RDMA/cxgb4: Don't change QP state outside EP lock
authorSteve Wise <swise@opengridcomputing.com>
Tue, 10 May 2011 05:06:22 +0000 (22:06 -0700)
committerRoland Dreier <roland@purestorage.com>
Tue, 10 May 2011 05:06:22 +0000 (22:06 -0700)
Concurrent ingress CLOSE and ULP ABORT operations causes a crash due
to a race condition where the close path releases the EP lock and then
tries to move the QP state to CLOSED.  This must be done inside the EP
lock to avoid the race.

Signed-off-by: Steve Wise <swise@opengridcomputing.com>
Signed-off-by: Roland Dreier <roland@purestorage.com>
drivers/infiniband/hw/cxgb4/cm.c
drivers/infiniband/hw/cxgb4/iw_cxgb4.h
drivers/infiniband/hw/cxgb4/qp.c

index 9d8dcfab2b38a7a2489cf7edc942c58c8c6c2c20..d235810e52df787423b9da33a892b3c010d9afb3 100644 (file)
@@ -1466,7 +1466,7 @@ static int peer_close(struct c4iw_dev *dev, struct sk_buff *skb)
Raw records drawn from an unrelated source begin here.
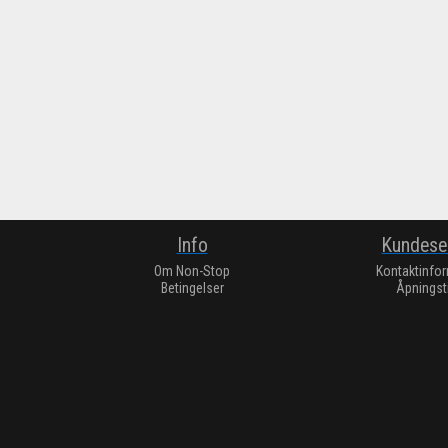
Info
Kundese
Om Non-Stop
Kontaktinfo
Betingelser
Åpningst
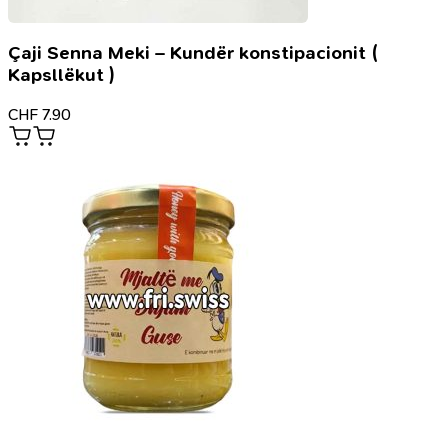
Çaji Senna Meki – Kundër konstipacionit (
Kapsllëkut )
CHF
7.90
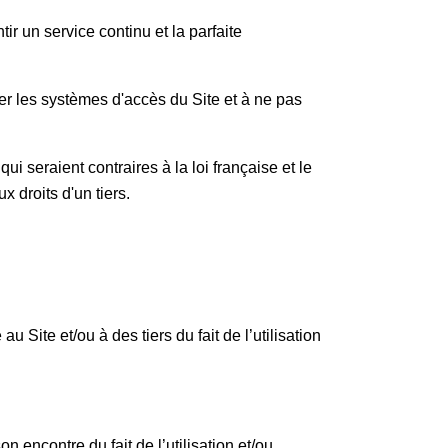
tir un service continu et la parfaite
r les systèmes d'accès du Site et à ne pas
i seraient contraires à la loi française et le
ux droits d'un tiers.
u Site et/ou à des tiers du fait de l’utilisation
on encontre du fait de l’utilisation et/ou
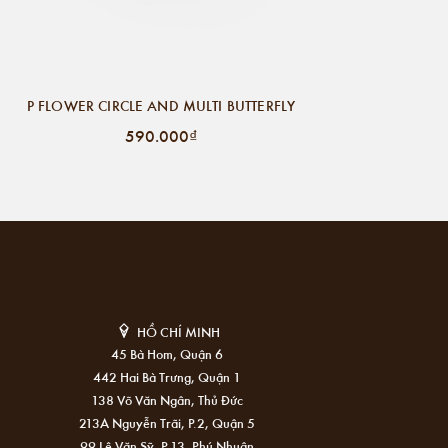
P FLOWER CIRCLE AND MULTI BUTTERFLY
590.000₫
HỒ CHÍ MINH
45 Bà Hom, Quận 6
442 Hai Bà Trưng, Quận 1
138 Võ Văn Ngân, Thủ Đức
213A Nguyễn Trãi, P.2, Quận 5
99 Lê Văn Sỹ, P.13, Phú Nhuận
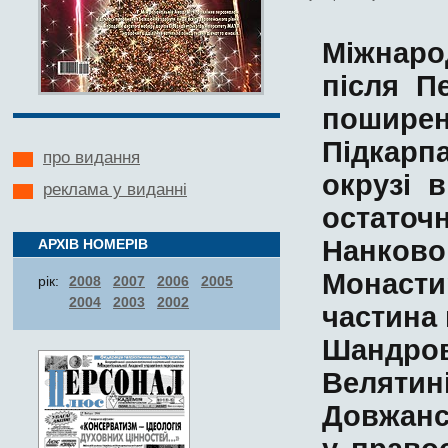
Міжнаро
після
П
пошире
Підкарп
про видання
окрузі
в
реклама у виданні
остаточ
Нанково
АРХІВ НОМЕРІВ
Монасти
рік:
2008
2007
2006
2005
2004
2003
2002
частина
Шандров
Велятин
Довжанс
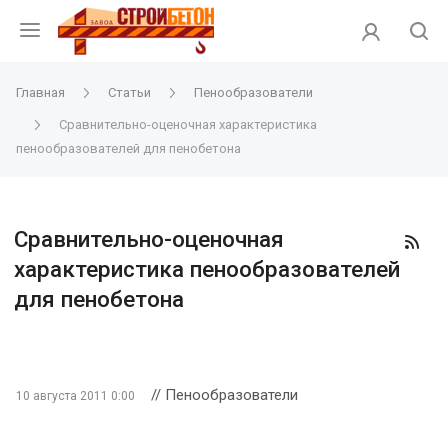
Главная
Статьи
Пенообразователи
Сравнительно-оценочная характеристика
пенообразователей для пенобетона
Сравнительно-оценочная
характеристика пенообразователей
для пенобетона
// Пенообразователи
10 августа 2011 0:00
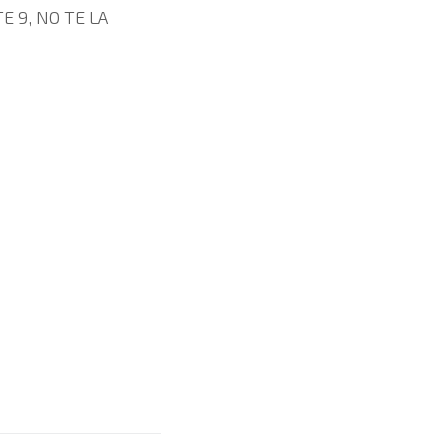
E 9, NO TE LA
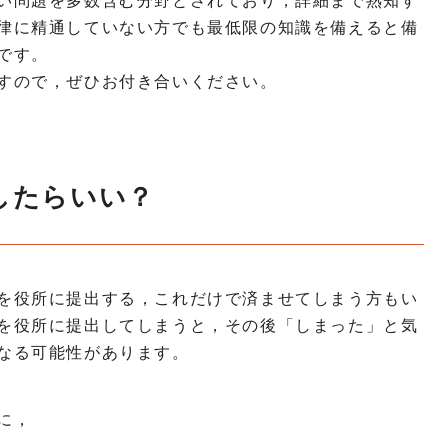
い問題を多数含む分野とされており，詳細まで熟知す
律に精通していない方でも最低限の知識を備えると備
です。
すので，ぜひお付き合いください。
したらいい？
を役所に提出する，これだけで済ませてしまう方もい
を役所に提出してしまうと，その後「しまった」と気
なる可能性があります。
に，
        struct c4iw_qp_attributes attrs;
        int disconnect = 1;
        int release = 0;
-       int closing = 0;
+       int abort = 0;
        struct tid_info *t = dev->rdev.lldi.tids;
        unsigned int tid = GET_TID(hdr);
 
@@ -1507,8 +1507,11 @@ static int peer_close(struct c4iw_dev *dev, struct sk_buff *skb)
        case FPDU_MODE:
                start_ep_timer(ep);
                __state_set(&ep->com, CLOSING);
-               closing = 1;
+               attrs.next_state = C4IW_QP_STATE_CLOSING;
+               abort = c4iw_modify_qp(ep->com.qp->rhp, ep->com.qp,
+                                      C4IW_QP_ATTR_NEXT_STATE, &attrs, 1);
                peer_close_upcall(ep);
+               disconnect = 1;
                break;
        case ABORTING:
                disconnect = 0;
@@ -1536,11 +1539,6 @@ static int peer_close(struct c4iw_dev *dev, struct sk_buff *skb)
                BUG_ON(1);
        }
        mutex_unlock(&ep->com.mutex);
-       if (closing) {
-               attrs.next_state = C4IW_QP_STATE_CLOSING;
-               c4iw_modify_qp(ep->com.qp->rhp, ep->com.qp,
-                              C4IW_QP_ATTR_NEXT_STATE, &attrs, 1);
-       }
        if (disconnect)
                c4iw_ep_disconnect(ep, 0, GFP_KERNEL);
        if (release)
@@ -1710,14 +1708,14 @@ static int terminate(struct c4iw_dev *dev, struct sk_buff *skb)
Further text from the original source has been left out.